Published on
September 4, 2025
In 2025, the US tourism industry is experiencing an unprecedented slowdown, with Canada joining the ranks of the UK, Spain, Brazil, Japan, China, Mexico, and Spain in contributing to this decline. The tourism sector, which once thrived on a steady influx of international visitors, is now facing significant challenges as these countries unite in driving the reduction in tourist arrivals. The latest data reveals that the downturn is not just a temporary fluctuation but a prolonged slump, projected to continue until the end of 2025.
Several reasons have been identified behind this collective slowdown in US tourism, with political tensions, rising travel costs, and stricter visa regulations playing key roles. Canada, historically one of the largest sources of visitors to the US, has seen a sharp decline in its tourist numbers, as have the other contributing nations. For many tourists, the strong US dollar and higher travel costs are making visits to the US less appealing.

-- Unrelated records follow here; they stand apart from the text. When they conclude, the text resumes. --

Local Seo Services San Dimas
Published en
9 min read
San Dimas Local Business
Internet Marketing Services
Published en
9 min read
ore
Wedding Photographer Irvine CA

Meanwhile, political instability, including changes in immigration policies, has created an atmosphere of uncertainty, deterring travelers from these countries.
This decline is set to continue until the end of 2025, according to forecasts. The collaboration of countries like Canada, the UK, Spain, Brazil, Japan, China, and Mexico in this slowdown is reshaping the landscape of US tourism. As travel patterns shift, the US faces the challenge of re-attracting international visitors and reversing the effects of this prolonged decline.

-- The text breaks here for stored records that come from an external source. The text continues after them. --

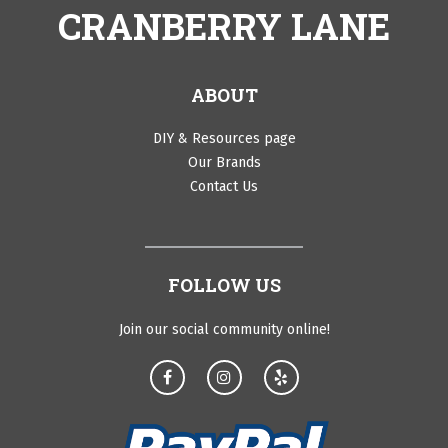
CRANBERRY LANE
ABOUT
DIY & Resources page
Our Brands
Contact Us
FOLLOW US
Join our social community online!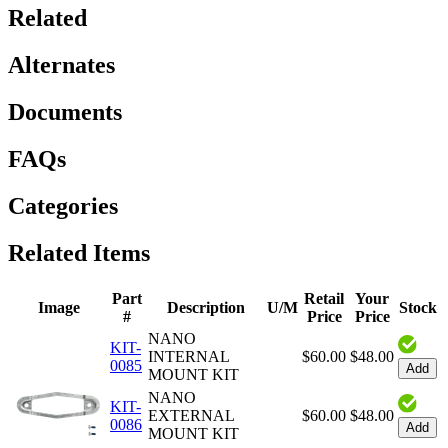
Related
Alternates
Documents
FAQs
Categories
Related Items
Part
Retail
Your
Image
Description
U/M
Stock
#
Price
Price
NANO
KIT-
INTERNAL
$60.00
$48.00
0085
Add
MOUNT KIT
NANO
KIT-
EXTERNAL
$60.00
$48.00
0086
Add
MOUNT KIT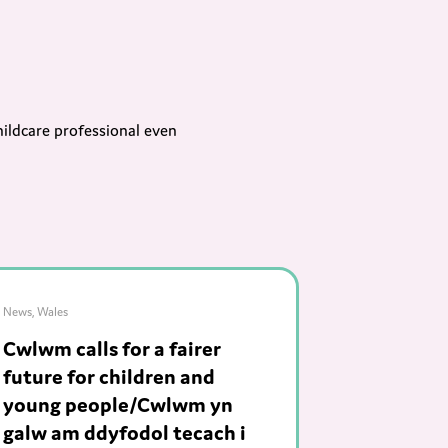
hildcare professional even
News
,
Wales
Cwlwm calls for a fairer
future for children and
young people/Cwlwm yn
galw am ddyfodol tecach i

UK Tourist Decline from the US
The United Kingdom, one of the U.S.’s top international markets, experienced a significant 15% decline in visitor arrivals in 2025. This decline is part of a broader trend affecting several key European markets, with political instability and stricter immigration policies being key contributors. The strong U.S. dollar has also made travel to the U.S. more expensive for British tourists, further deterring many from making the trip.

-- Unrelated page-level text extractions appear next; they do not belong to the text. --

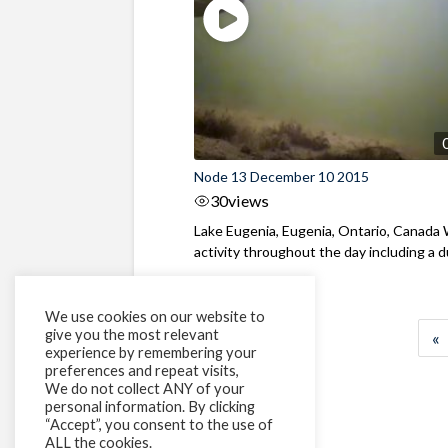
Node 13 December 10 2015
30
views
Lake Eugenia, Eugenia, Ontario, Canada
activity throughout the day including a du
We use cookies on our website to
give you the most relevant
«
experience by remembering your
preferences and repeat visits,
We do not collect ANY of your
personal information. By clicking
“Accept”, you consent to the use of
ALL the cookies.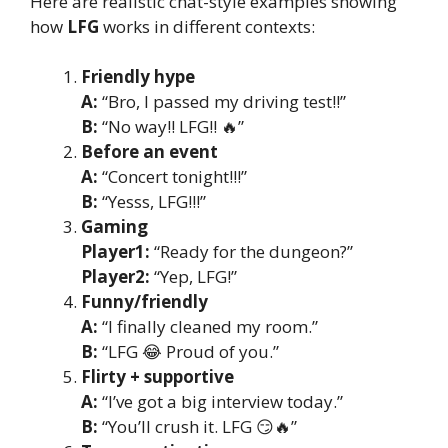
Here are realistic chat-style examples showing
how
LFG
works in different contexts:
Friendly hype
A:
“Bro, I passed my driving test!!”
B:
“No way!! LFG!! 🔥”
Before an event
A:
“Concert tonight!!!”
B:
“Yesss, LFG!!!”
Gaming
Player1:
“Ready for the dungeon?”
Player2:
“Yep, LFG!”
Funny/friendly
A:
“I finally cleaned my room.”
B:
“LFG 😂 Proud of you.”
Flirty + supportive
A:
“I’ve got a big interview today.”
B:
“You’ll crush it. LFG 😏🔥”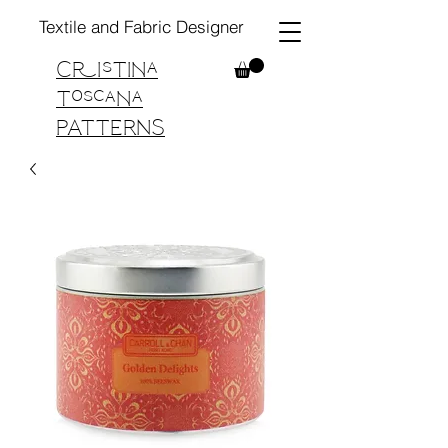
Textile and Fabric Designer
Cristina
Toscana
PATTERNS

Political tensions, particularly surrounding U.S. policies under the Trump administration, have created a less welcoming environment for British tourists. Additionally, many British travelers are now opting for more affordable destinations within Europe, where the costs are lower and the travel experience is more familiar. This shift has particularly affected U.S. cities like New York and Los Angeles, which have traditionally relied on British tourists for significant revenue from shopping, dining, and cultural experiences.
The decline in UK tourism is a significant blow to the U.S. tourism industry, particularly in cities that rely heavily on British visitors. With fewer British tourists, the U.S. faces a challenge in maintaining its position as a leading global destination. Cities like New York and Los Angeles, which have long attracted high-spending British travelers, are experiencing a reduction in retail, dining, and entertainment revenue. This downturn underscores the importance of restoring confidence in the U.S. as a welcoming and affordable destination for international tourists, particularly from key European markets like the UK.
Brazilian Charm Fading from the U.S.
Brazil, once one of the U.S.’s top sources of international visitors, experienced a notable 4.6% decline in visitor arrivals in 2025. This is a sharp departure from previous years when Brazil consistently contributed large numbers of tourists to destinations like Miami, New York, and Orlando. According to the U.S. National Travel and Tourism Office (NTTO), the decline is attributed to several factors, including visa delays, which have made it harder for Brazilian travelers to plan their trips.
The strong U.S. dollar has also been a deterrent, as travel to the U.S. has become significantly more expensive for Brazilian tourists. As the cost of flights, accommodations, and daily expenses rises, many Brazilian tourists are opting for more affordable destinations in Europe and Southeast Asia, where the overall travel expenses are lower. Furthermore, the U.S.’s political instability, particularly under the Trump administration, has led to a perception of unwelcomeness among Brazilian tourists. This, coupled with the rising border security measures, has created an atmosphere of uncertainty for Brazilian travelers, prompting many to reconsider the U.S. as a destination of choice.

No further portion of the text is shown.